And the earth pushes back.
A pulse of something electric shoots through me, sharp and sudden. The ground doesn’t just shift. It shatters.
A shockwave blasts outward from where I stand, splitting the soil, sending jagged cracks rippling across the clearing. A deep, rumbling roar echoes from the depths of the earth, as if it has been woken.
I gasp, staggering backward. But the energy doesn’t stop. It surges through my veins—hot, wild, relentless.
A jagged slab of stone bursts from the ground, nearly knocking Valen off his feet. I can’t stop it. This isn’t just answering me—it’s overwhelming me.
“Amara!” Valen’s voice barely cuts through the roar of the earth breaking apart beneath us.
Panic coils tight in my chest. I try to rein it in, but the more I fight, the wilder it becomes. The magics aren’t resisting me.
I am resisting them.
Valen reaches me in two quick strides, gripping my shoulders. His voice is sharp but steady. “Breathe. Feel it—but don’t fight it.”
I gasp for air. The ground still trembles.
“Listen to it,” he urges. “You don’t force Earth, Amara. You become part of it. Let it recognize you. Let it settle.”
I clench my fists. Try to shift—not the magics, but myself. Not pushing. Not pulling. Just being.
I concentrate on the feeling of Valen’s hands on my shoulders, the weight of them, the warmth.
The tremors lessen. The earth settles.
Valen nods. “That’s it. Feel the shift. Acknowledge it. Earth is patient. If you listen, it will answer.”
The magics still hums in my veins, restless, but no longer consuming me. Silence falls over the clearing. I stare at the deep fissure splitting the ground, my hands shaking. I’ve never done anything like that before.
It’s both thrilling and completely terrifying.
Valen exhales, rubbing a hand over his face. He glances at the shattered ground, then back at me.
“Well,” he mutters, “I think that answers my question.”
The fissure in the ground still steams, thin wisps of dust curling from where the stone has split apart.

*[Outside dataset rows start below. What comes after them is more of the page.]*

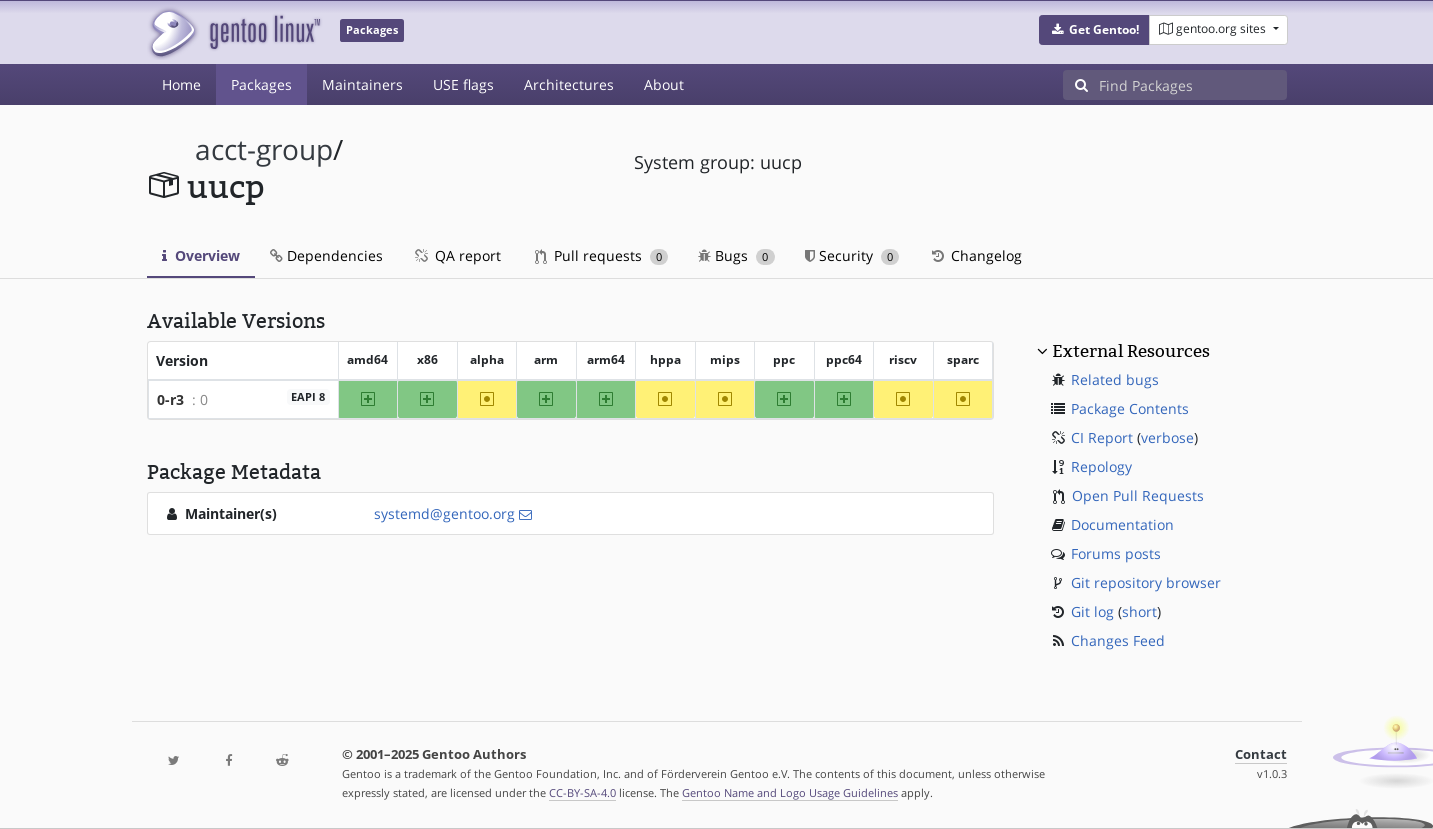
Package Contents (1130, 408)
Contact (1261, 754)
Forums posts (1116, 553)
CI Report (1102, 437)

The energy hasn’t left me. It hums just beneath my skin, wild and waiting.
But Valen isn’t finished.
“Now,” he says, stepping back, his tone unreadable, “try Water.”
I blink at him. “What?”
He gestures toward the small lake at the far edge of the field. The surface is still, undisturbed, reflecting the pale blue sky like polished glass.
I shake my head, chest still heaving. “Valen, I—I don’t even know how. I’ve never wielded water before.”
He doesn’t look surprised. His gaze sharpens, arms folding loosely across his chest. “It’s in you.”
I let out a short breath, still rattled from what the earth just did—whatIjust did.
“But I—”
“You wielded the greater magics of the Earth Element,” he cuts in, voice steady. “That wasn’t something you learned. It was something you awakened.” His chin points to the lake. “Water is no different.”
I hesitate, shifting my gaze to the water. The lake is quiet, hardly a ripple. I’ve always thought of water as something separate—fluid, distant, something I could drink, something I could touch, but never something I could wield.